* **Required action**
The line holding "cordeiro@remocarga.com.br" and all lines that follow it to the end of the data: return these exactly, and nothing more.
--*--
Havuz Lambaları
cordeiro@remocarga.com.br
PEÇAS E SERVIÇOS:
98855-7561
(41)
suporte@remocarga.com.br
--*--
* **Reply**
cordeiro@remocarga.com.br
PEÇAS E SERVIÇOS:
98855-7561
(41)
suporte@remocarga.com.br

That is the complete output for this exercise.